Material provided
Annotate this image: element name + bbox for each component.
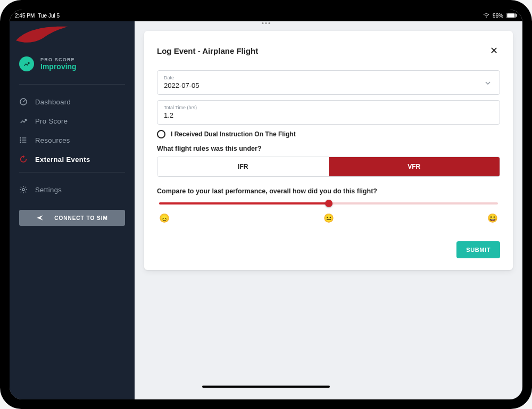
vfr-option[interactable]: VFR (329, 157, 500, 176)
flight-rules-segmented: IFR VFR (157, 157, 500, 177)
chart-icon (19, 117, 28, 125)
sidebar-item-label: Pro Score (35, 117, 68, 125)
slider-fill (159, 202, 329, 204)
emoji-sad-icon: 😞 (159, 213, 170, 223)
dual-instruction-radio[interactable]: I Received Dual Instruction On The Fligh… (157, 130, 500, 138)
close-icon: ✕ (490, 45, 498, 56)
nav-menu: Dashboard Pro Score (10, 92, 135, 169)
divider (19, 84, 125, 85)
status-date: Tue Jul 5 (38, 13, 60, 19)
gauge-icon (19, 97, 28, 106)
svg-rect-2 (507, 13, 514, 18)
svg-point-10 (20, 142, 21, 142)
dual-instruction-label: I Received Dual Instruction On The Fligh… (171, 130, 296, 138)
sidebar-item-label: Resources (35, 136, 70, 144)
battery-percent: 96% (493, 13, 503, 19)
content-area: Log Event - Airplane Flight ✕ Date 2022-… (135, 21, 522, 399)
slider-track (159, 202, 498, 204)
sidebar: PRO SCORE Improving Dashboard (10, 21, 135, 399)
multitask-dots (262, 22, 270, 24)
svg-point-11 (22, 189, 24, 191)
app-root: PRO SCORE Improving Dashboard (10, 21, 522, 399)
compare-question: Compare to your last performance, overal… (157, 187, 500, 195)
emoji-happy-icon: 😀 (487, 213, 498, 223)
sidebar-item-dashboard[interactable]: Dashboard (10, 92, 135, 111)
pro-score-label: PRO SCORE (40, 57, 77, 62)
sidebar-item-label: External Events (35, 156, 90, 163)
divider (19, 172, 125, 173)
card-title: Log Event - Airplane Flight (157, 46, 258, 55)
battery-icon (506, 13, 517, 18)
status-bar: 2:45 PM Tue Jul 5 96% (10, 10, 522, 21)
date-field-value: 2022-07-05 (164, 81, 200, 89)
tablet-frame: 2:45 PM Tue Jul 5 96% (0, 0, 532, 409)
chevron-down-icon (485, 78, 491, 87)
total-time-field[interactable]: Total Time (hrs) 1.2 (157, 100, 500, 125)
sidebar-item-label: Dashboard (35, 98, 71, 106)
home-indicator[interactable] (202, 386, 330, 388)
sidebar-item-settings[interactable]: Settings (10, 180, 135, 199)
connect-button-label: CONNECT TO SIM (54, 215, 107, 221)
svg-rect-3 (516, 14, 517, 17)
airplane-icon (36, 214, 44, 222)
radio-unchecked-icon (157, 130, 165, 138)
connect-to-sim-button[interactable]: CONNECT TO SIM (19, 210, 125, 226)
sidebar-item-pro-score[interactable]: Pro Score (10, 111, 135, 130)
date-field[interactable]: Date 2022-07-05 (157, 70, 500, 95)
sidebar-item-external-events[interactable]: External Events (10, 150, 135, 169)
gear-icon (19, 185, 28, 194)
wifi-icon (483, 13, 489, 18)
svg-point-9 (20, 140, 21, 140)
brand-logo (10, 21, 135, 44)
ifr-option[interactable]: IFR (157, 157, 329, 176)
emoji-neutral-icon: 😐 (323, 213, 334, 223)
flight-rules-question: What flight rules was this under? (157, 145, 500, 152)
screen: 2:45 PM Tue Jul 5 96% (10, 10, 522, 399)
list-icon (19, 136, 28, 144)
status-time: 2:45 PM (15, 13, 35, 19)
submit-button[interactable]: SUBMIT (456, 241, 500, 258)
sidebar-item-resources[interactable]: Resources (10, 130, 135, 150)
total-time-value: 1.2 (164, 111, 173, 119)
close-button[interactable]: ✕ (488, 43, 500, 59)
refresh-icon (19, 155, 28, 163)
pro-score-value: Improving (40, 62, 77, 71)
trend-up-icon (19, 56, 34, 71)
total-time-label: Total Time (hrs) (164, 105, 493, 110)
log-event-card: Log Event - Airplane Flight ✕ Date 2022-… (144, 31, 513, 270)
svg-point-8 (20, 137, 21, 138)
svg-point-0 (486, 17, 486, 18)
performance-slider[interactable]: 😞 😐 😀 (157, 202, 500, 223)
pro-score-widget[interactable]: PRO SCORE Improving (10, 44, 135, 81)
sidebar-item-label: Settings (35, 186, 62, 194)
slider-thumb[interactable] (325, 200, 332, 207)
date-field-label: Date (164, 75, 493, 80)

* * *

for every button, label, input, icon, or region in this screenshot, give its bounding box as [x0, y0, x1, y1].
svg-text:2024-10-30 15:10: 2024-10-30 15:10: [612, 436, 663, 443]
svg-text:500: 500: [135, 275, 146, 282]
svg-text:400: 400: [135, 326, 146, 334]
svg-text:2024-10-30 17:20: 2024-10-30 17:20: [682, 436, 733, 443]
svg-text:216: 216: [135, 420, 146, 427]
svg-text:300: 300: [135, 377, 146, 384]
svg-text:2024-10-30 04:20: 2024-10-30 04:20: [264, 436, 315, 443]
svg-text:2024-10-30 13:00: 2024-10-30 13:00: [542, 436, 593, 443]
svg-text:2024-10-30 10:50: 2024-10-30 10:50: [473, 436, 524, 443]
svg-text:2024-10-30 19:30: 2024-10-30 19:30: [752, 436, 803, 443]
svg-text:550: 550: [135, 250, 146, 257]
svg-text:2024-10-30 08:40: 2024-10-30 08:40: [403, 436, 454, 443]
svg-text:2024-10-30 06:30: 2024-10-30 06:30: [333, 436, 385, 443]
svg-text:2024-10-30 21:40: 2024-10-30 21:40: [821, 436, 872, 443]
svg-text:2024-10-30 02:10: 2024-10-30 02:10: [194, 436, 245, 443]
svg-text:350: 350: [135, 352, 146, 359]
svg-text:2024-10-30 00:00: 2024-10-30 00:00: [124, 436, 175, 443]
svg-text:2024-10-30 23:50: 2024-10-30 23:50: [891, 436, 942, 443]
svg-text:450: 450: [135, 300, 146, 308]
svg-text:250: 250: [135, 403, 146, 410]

--

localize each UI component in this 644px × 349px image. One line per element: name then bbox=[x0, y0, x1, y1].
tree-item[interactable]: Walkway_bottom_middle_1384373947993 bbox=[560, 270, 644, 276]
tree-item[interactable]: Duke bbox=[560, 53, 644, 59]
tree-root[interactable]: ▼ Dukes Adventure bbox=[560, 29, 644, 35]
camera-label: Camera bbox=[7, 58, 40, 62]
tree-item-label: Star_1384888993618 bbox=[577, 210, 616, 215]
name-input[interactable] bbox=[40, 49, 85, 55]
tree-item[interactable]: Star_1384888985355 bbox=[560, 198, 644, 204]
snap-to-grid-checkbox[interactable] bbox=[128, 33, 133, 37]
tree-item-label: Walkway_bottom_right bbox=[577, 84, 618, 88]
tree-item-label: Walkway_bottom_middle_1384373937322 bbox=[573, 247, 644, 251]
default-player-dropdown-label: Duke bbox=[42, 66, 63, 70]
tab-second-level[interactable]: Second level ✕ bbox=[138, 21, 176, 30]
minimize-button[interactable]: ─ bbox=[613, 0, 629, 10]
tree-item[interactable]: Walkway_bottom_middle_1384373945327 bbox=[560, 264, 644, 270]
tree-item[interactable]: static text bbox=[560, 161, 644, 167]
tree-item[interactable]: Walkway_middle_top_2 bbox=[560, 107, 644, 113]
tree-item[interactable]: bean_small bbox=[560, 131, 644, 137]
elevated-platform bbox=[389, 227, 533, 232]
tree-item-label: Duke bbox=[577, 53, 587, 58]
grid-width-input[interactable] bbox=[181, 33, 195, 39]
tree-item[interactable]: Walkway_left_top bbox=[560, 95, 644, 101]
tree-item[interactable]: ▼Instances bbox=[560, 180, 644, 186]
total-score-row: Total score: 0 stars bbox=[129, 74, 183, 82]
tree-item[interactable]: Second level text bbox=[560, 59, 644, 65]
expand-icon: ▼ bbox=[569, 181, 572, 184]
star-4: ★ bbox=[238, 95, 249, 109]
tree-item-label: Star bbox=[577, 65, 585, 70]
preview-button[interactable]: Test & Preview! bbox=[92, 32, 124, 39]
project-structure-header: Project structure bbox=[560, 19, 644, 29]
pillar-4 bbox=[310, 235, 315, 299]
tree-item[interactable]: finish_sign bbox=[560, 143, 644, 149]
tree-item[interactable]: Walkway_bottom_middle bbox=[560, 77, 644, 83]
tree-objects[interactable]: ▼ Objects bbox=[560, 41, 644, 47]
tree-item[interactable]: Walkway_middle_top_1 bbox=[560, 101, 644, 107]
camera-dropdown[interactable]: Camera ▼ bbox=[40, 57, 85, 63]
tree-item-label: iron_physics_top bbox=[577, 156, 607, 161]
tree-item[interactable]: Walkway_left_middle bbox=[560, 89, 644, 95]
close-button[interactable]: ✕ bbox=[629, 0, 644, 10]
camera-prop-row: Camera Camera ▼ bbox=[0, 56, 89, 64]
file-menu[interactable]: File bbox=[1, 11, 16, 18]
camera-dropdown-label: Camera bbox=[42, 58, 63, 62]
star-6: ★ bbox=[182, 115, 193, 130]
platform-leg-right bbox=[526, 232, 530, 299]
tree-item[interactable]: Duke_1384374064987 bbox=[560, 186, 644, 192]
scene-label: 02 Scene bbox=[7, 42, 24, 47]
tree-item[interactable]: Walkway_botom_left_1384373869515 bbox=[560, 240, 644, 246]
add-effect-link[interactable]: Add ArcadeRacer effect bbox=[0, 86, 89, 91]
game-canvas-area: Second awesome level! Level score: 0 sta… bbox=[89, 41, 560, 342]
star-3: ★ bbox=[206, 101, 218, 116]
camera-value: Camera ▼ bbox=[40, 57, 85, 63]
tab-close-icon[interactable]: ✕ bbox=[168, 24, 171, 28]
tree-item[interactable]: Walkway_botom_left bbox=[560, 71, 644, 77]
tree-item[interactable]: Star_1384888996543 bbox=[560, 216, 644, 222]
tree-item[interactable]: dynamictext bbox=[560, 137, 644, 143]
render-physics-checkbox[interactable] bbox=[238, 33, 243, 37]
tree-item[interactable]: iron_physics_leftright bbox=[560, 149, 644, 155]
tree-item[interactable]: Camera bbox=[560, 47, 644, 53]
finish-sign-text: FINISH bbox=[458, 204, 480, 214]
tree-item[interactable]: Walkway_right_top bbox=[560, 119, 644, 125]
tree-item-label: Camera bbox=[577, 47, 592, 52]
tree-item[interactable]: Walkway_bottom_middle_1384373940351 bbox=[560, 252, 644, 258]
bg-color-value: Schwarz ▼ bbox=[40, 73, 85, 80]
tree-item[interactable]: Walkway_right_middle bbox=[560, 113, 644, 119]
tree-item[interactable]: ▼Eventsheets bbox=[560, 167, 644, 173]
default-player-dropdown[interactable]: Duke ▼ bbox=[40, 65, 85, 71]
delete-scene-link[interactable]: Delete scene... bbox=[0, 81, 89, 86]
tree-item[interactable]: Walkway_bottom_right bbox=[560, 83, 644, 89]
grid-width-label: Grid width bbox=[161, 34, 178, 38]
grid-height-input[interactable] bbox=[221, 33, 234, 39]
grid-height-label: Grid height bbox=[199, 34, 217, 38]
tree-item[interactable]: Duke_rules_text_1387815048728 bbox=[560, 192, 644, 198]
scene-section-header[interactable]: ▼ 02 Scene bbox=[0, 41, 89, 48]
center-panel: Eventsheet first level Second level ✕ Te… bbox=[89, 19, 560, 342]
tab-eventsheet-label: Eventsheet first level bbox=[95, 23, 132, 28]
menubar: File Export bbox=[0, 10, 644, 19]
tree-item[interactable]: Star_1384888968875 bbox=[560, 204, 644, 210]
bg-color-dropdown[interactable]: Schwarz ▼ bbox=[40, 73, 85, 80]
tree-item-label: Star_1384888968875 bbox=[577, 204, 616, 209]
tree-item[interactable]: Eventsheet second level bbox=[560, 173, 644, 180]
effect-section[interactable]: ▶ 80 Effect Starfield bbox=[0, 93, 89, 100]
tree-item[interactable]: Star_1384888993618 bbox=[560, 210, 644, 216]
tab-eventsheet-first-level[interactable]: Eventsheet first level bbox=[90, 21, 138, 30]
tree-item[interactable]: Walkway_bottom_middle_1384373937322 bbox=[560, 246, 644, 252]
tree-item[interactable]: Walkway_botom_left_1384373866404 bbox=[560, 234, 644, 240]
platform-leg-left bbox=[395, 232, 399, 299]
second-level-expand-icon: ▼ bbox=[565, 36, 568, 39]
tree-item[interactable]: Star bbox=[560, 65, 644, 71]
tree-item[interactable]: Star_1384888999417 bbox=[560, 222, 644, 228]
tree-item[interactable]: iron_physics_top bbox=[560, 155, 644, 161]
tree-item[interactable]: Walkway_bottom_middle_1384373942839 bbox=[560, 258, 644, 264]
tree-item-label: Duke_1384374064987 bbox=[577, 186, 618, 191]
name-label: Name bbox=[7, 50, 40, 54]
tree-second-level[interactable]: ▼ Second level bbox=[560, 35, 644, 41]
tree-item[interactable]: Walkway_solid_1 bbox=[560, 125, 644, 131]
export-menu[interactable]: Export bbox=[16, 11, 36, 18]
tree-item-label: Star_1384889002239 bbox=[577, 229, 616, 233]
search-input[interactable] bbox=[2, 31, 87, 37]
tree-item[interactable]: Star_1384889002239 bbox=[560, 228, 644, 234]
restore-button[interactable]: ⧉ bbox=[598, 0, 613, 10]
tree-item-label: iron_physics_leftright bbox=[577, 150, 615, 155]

Your task
From the records above, copy every line that holds the word "Settings".

Result for this task
sidebar-item-settings[interactable]: Settings (10, 180, 135, 199)
sidebar-item-label: Settings (35, 186, 62, 194)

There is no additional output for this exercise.